A phase I clinical study was conducted to determine the maximum tolerated dose (MTD) and recommended dose (RD) of the standard treatment of 5-fluorouracil/l-leucovorin (5-FU/LV) with bevacizumab, in combination with radiation therapy in patients with locally advanced rectal cancer. Eligible patients had previously untreated stage T3 or T4 locally advanced rectal cancer. Patients received radiotherapy to the pelvis, at a total dose of 45 Gy in 25 fractions. During radiotherapy, patients received three courses of a simplified LV and 5-FU regimen (sLV5FU2), in combination with bevacizumab. Bevacizumab was infused at a fixed dose of 5 mg/kg on Days 1, 15 and 29. The sLV5FU2 regimen consisted of 200 mg/m(2) of LV administered by continuous intravenous (i.v.) infusion over 2 h, followed by 400 mg.m(2) of 5-FU administered by i.v. bolus injection, delivered at an initial loading dose of 2,000 mg/m(2) over 46 h. The dose was gradually increased to determine the MTD and RD of this regimen. Of the patients enrolled in the study, two developed Grade 3 diarrhea and one developed Grade 3 neutropenia.

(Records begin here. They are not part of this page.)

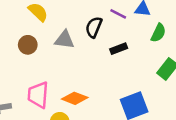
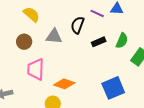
green semicircle: (158, 33) -> (122, 41), moved
pink trapezoid: (38, 95) -> (36, 69), moved

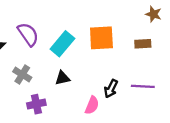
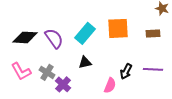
purple semicircle: (28, 34) -> (54, 38), moved
gray cross: (22, 74) -> (47, 72), moved
purple cross: (36, 104) -> (63, 84), turned -35

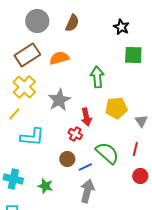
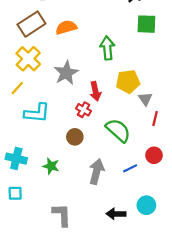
gray triangle: (141, 121) -> (145, 99), moved
red line: (135, 149) -> (155, 118), moved
blue line: (85, 167) -> (130, 168), moved

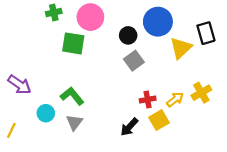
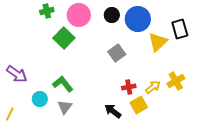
black circle: (128, 35) -> (112, 15), moved
green square: (73, 43) -> (64, 38), turned 35
black arrow: (129, 127) -> (113, 111), turned 84

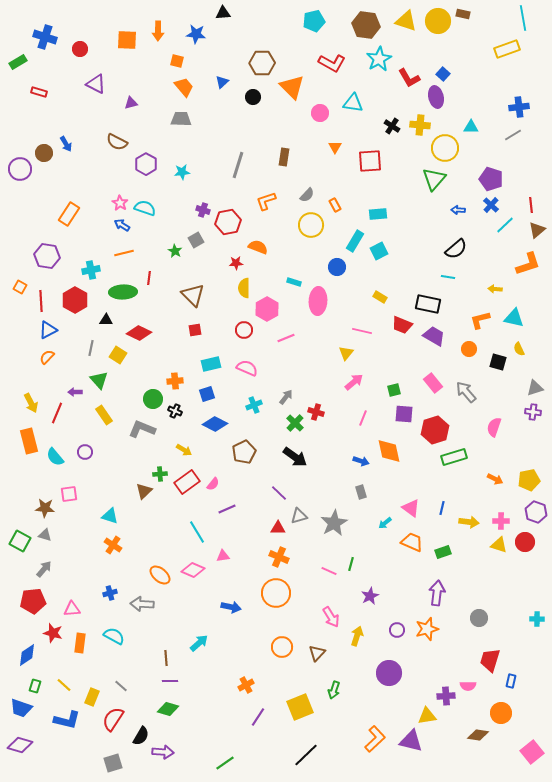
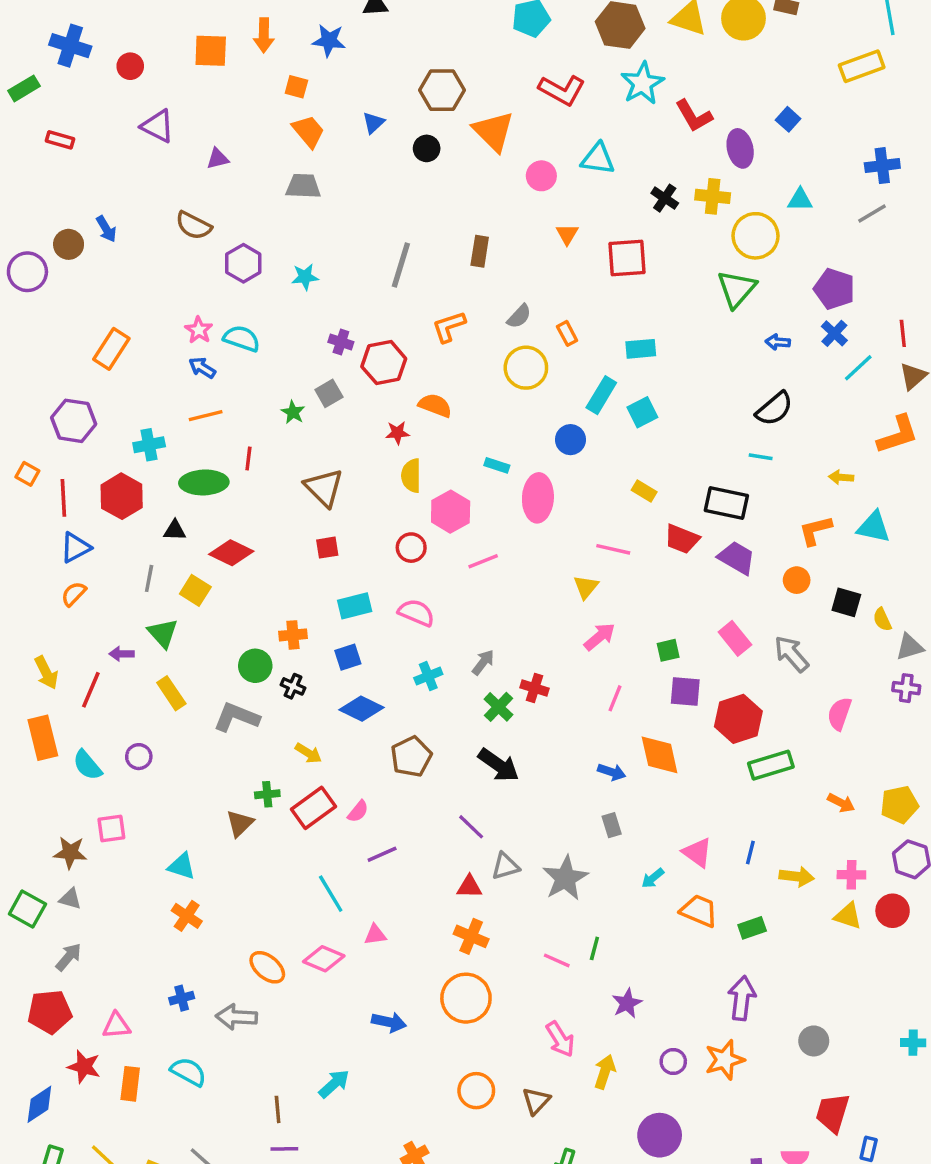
blue square: (443, 74) -> (788, 119), moved
yellow semicircle: (519, 349) -> (882, 620), moved

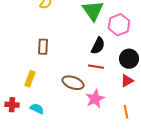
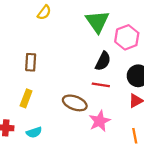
brown rectangle: (43, 47) -> (31, 62), moved
cyan semicircle: (37, 109) -> (34, 132), turned 136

Since dose-limiting toxicity (DLT) occurred in two out of the six patients, 5-FU at a dose of 2,000 mg/m(2) over 46 h was determined as the MTD and designated as the RD, taking into consideration the toxicities in matched patients who received standard preoperative chemoradiotherapy with sLV5FU2 during the same period. The combination of 5-FU, LV, bevacizumab and radiotherapy in patients with locally advanced rectal cancer was found to be tolerable, with encouraging response rates. Further investigation is required in a phase II setting.